What hope is there for hardworking j-school students around the country who aspire to hold these perches of media power? Why should they hold out hope that journalistic outlets are actually vehicles for holding public officials accountable when they give harbor to the very scoundrels who abuse public trust?

In her syndicated column’s promotional materials, Mrs. Parker says, “My ambitious goal is to try to inject a little sanity into a world gone barking mad.” Unfortunately, it looks as if Mrs. Parker is succumbing to the madness. Mrs. Parker defended her decision in a column on Sunday, focusing on Mr. Spitzer’s Wall Street investigations. For someone who describes herself as a conservative, she sounded awfully excited about government officials meddling in the marketplace.

If there somehow was a groundswell of viewers and advertisers dissatisfied with this troubling trend, perhaps CNN would snap out of its ratings-crazed stupor and Mrs. Parker would actually stick to her ambitious goal.

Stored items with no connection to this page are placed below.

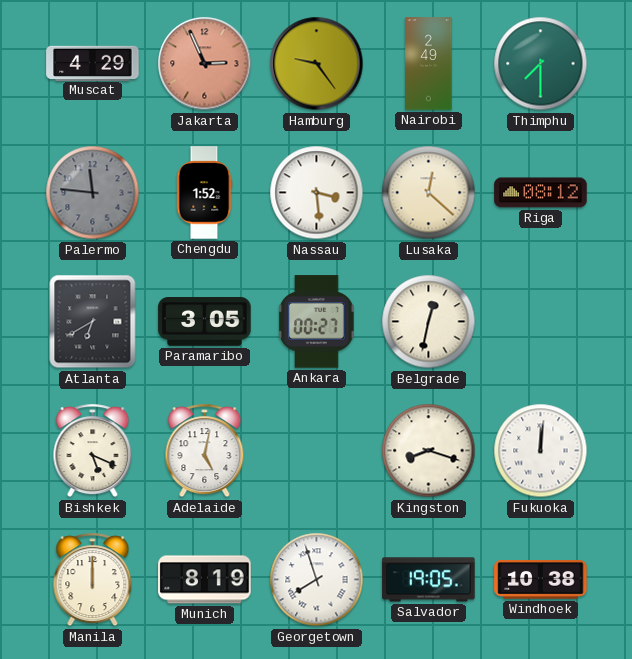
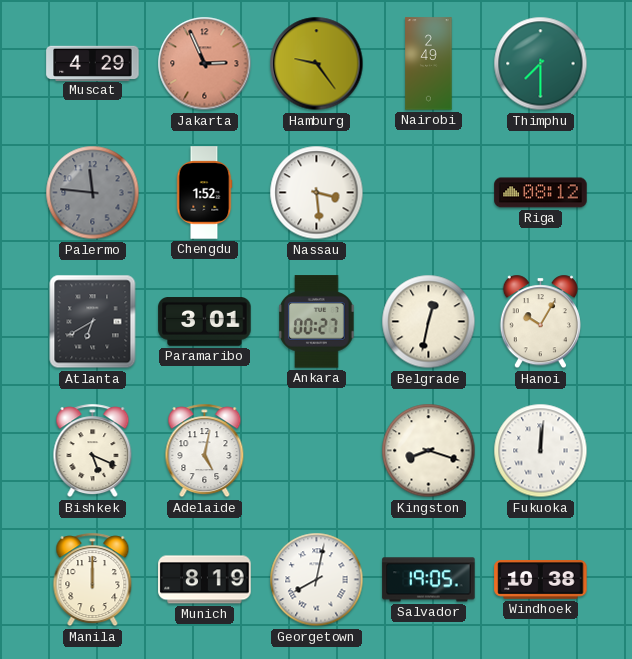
Lusaka: 12:22 -> none
Paramaribo: 3:05 -> 3:01
Hanoi: none -> 10:05
Georgetown: 7:57 -> 8:02
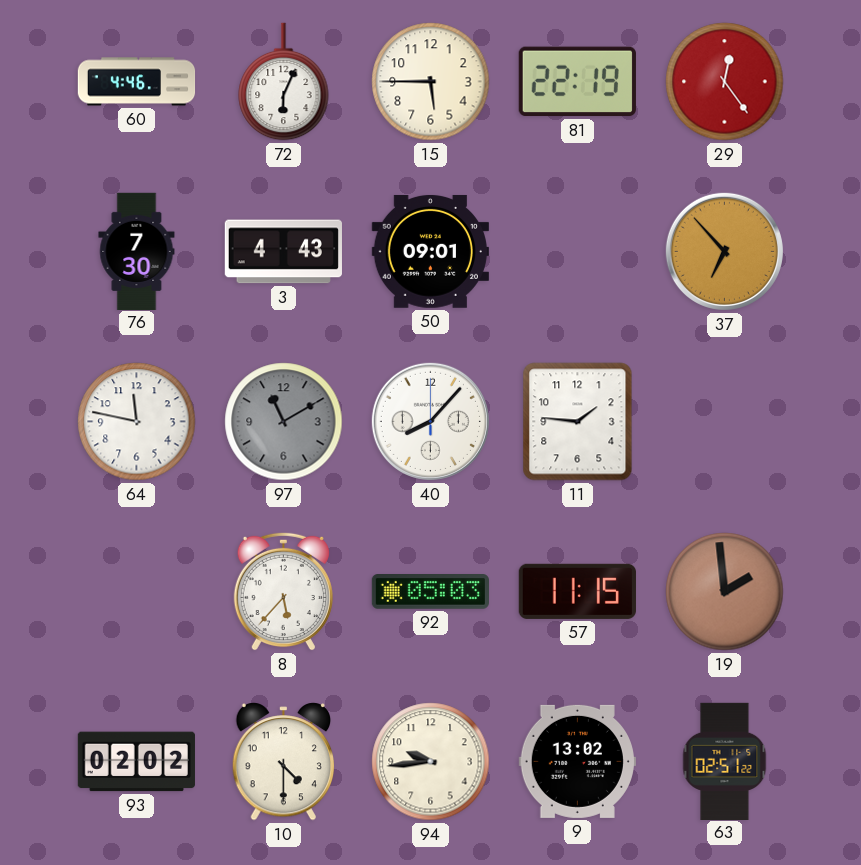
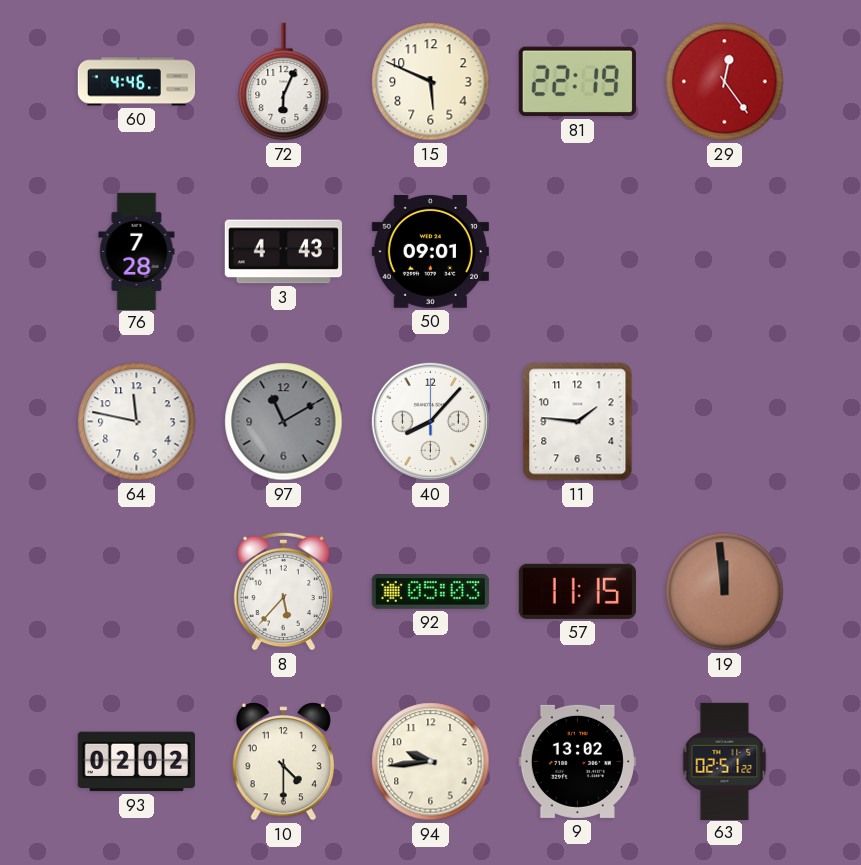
15: 5:45 -> 5:49
76: 7:30 -> 7:28
37: 6:53 -> none
19: 1:59 -> 11:59
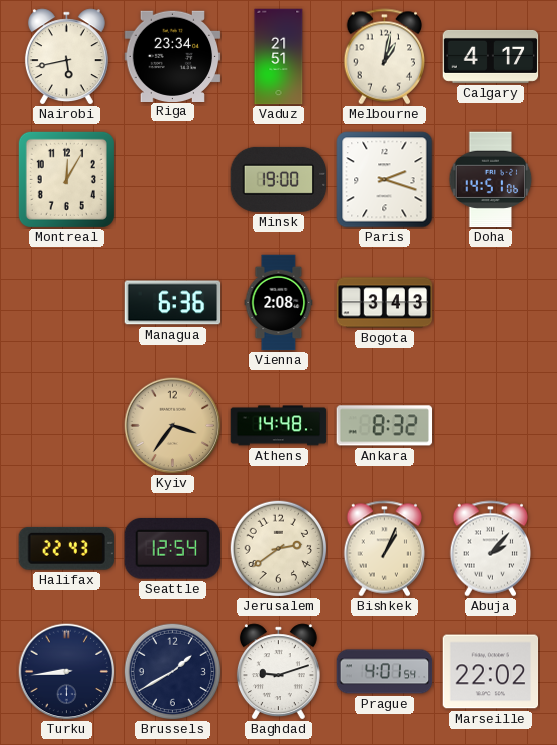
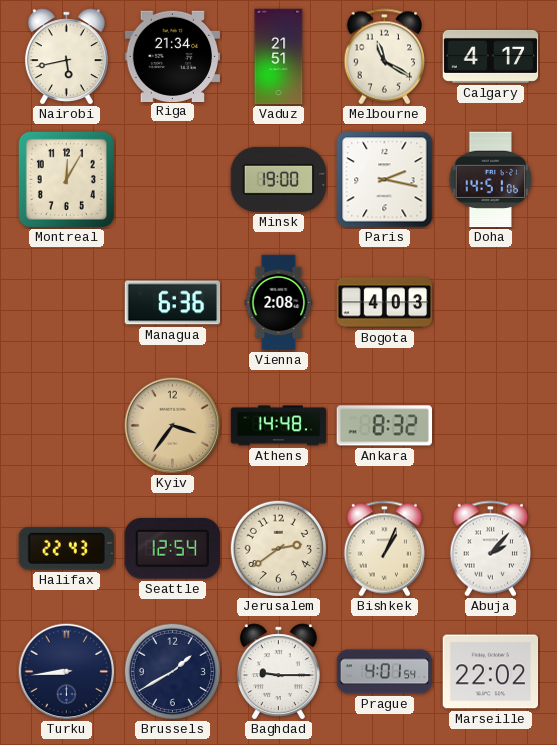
Riga: 23:34 -> 21:34
Melbourne: 1:02 -> 11:20
Paris: 2:18 -> 2:17
Bogota: 3:43 -> 4:03
Baghdad: 9:12 -> 9:15
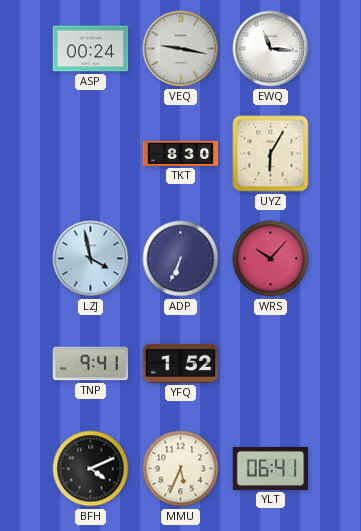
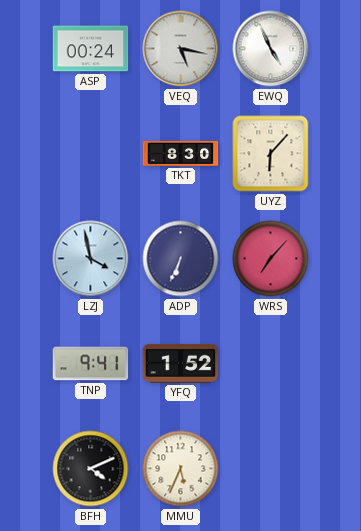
VEQ: 9:17 -> 5:17
EWQ: 11:16 -> 4:56
UYZ: 6:05 -> 6:07
WRS: 10:07 -> 7:07
YLT: 06:41 -> none
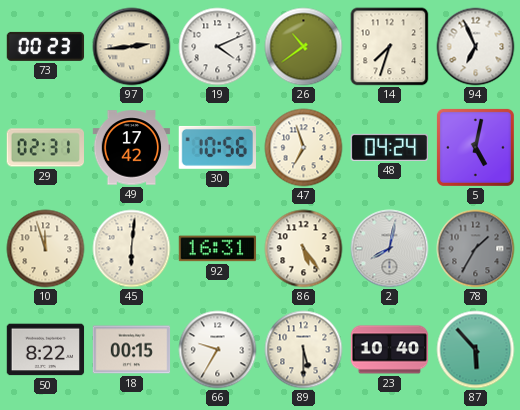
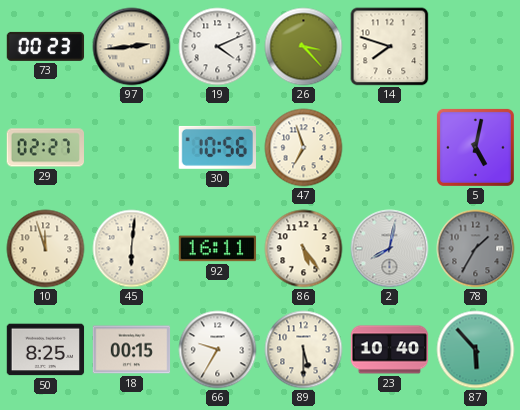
26: 10:39 -> 3:23
14: 7:33 -> 7:48
94: 6:56 -> none
29: 02:31 -> 02:27
49: 17:42 -> none
48: 04:24 -> none
92: 16:31 -> 16:11
50: 8:22 -> 8:25
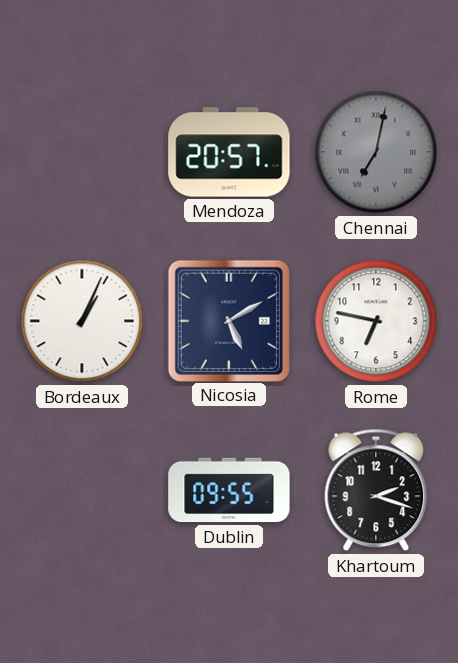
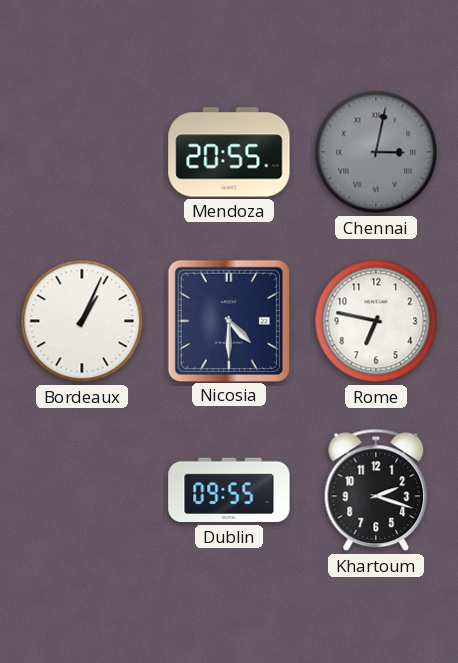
Mendoza: 20:57 -> 20:55
Chennai: 7:02 -> 3:02
Nicosia: 5:10 -> 4:30
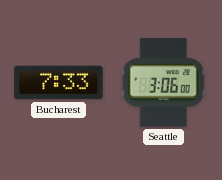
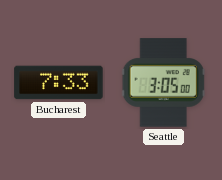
Seattle: 3:06 -> 3:05
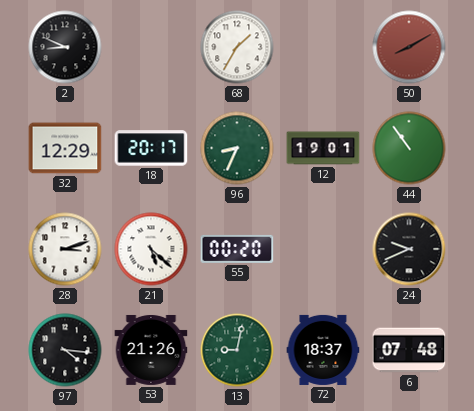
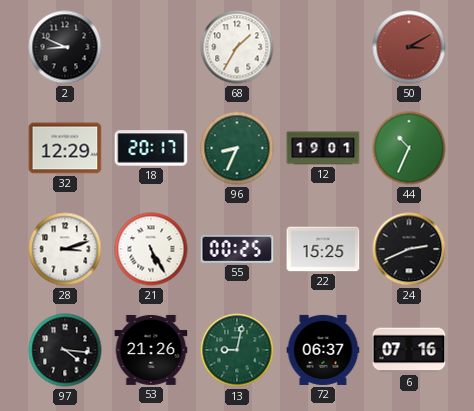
50: 8:10 -> 3:10
44: 10:54 -> 10:34
21: 5:22 -> 5:25
55: 00:20 -> 00:25
22: none -> 15:25
24: 9:41 -> 2:41
72: 18:37 -> 06:37
6: 07:48 -> 07:16
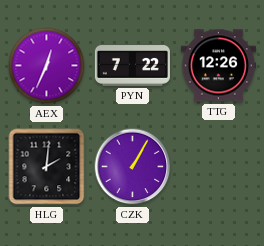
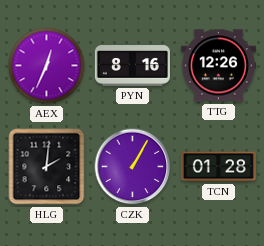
PYN: 7:22 -> 8:16
TCN: none -> 01:28
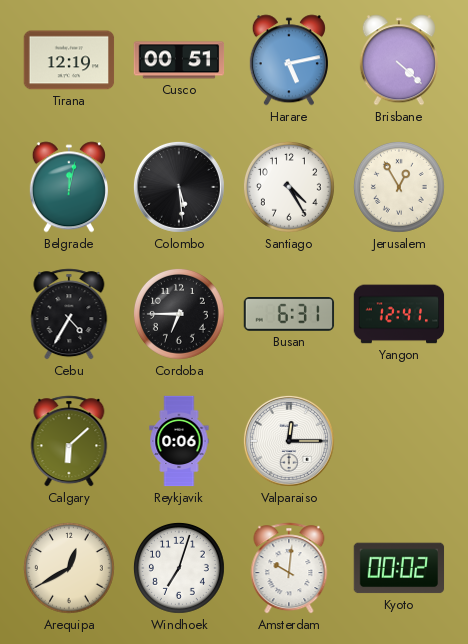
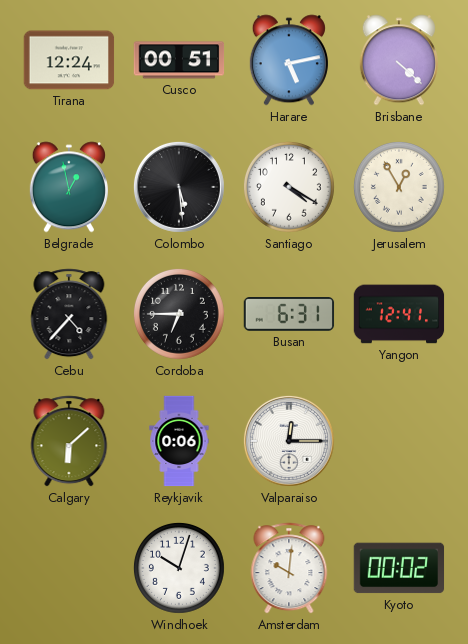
Tirana: 12:19 -> 12:24
Belgrade: 12:02 -> 12:58
Santiago: 4:25 -> 4:20
Cebu: 4:35 -> 4:37
Arequipa: 12:40 -> none
Windhoek: 7:03 -> 10:03
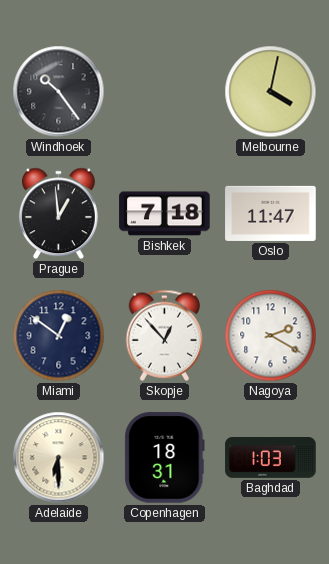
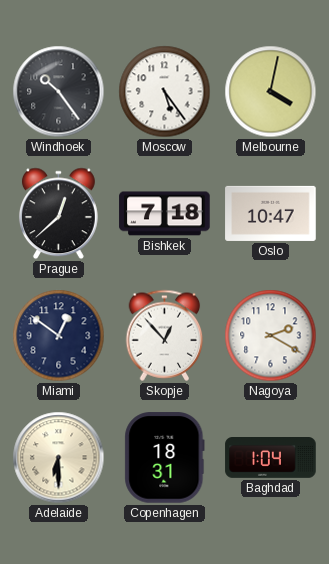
Moscow: none -> 5:24
Prague: 12:59 -> 12:38
Oslo: 11:47 -> 10:47
Baghdad: 1:03 -> 1:04
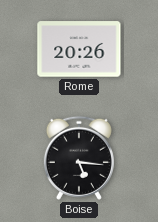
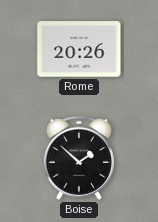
Boise: 5:16 -> 1:52
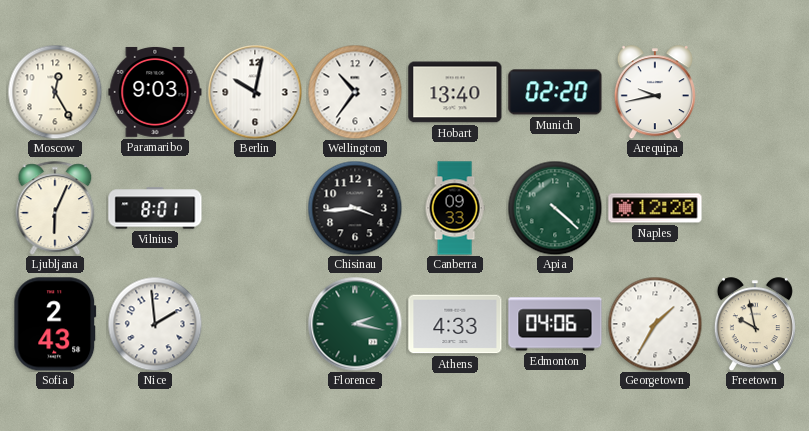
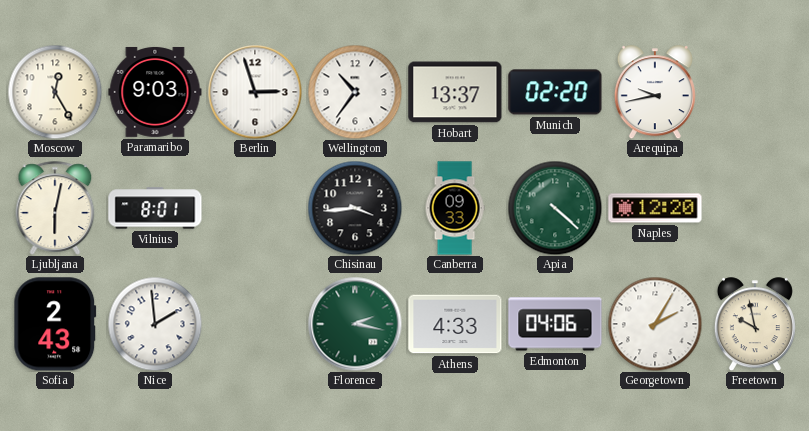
Berlin: 10:02 -> 2:57
Hobart: 13:40 -> 13:37
Ljubljana: 6:04 -> 6:02
Georgetown: 1:35 -> 2:05
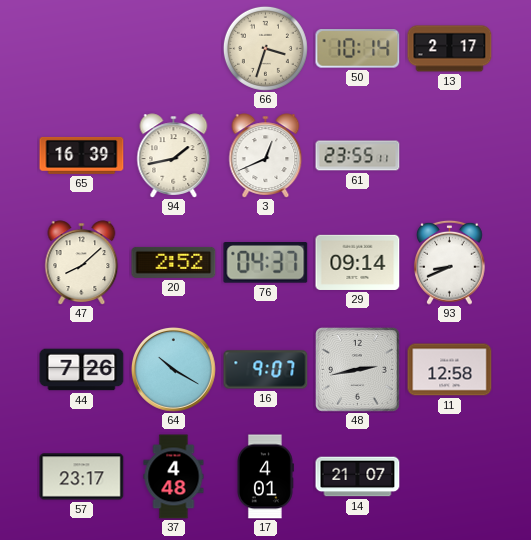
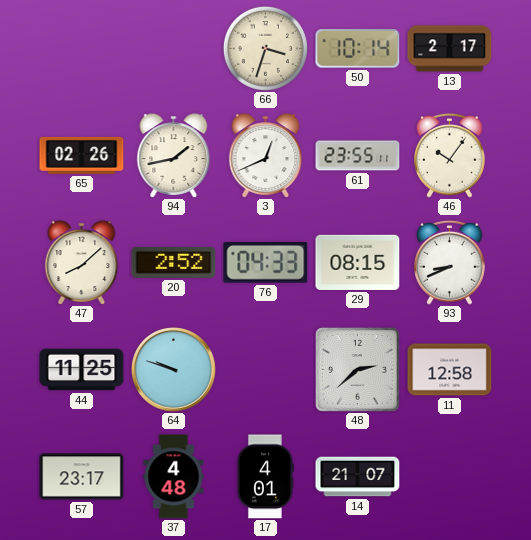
65: 16:39 -> 02:26
46: none -> 10:06
76: 04:37 -> 04:33
29: 09:14 -> 08:15
44: 7:26 -> 11:25
64: 10:20 -> 9:48
16: 9:07 -> none
48: 2:43 -> 2:38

However, Mr. Spitzer’s checkered past will limit the potential of this yet-unnamed talk show to serve as a legitimate forum. After perhaps a spike in curious first-time viewers, reality will set in and CNN’s ratings will, unfortunately, continue to plummet.

Carrie Sheffield is a former Washington Times editorial board member and a recent graduate of the Harvard Kennedy School of Government.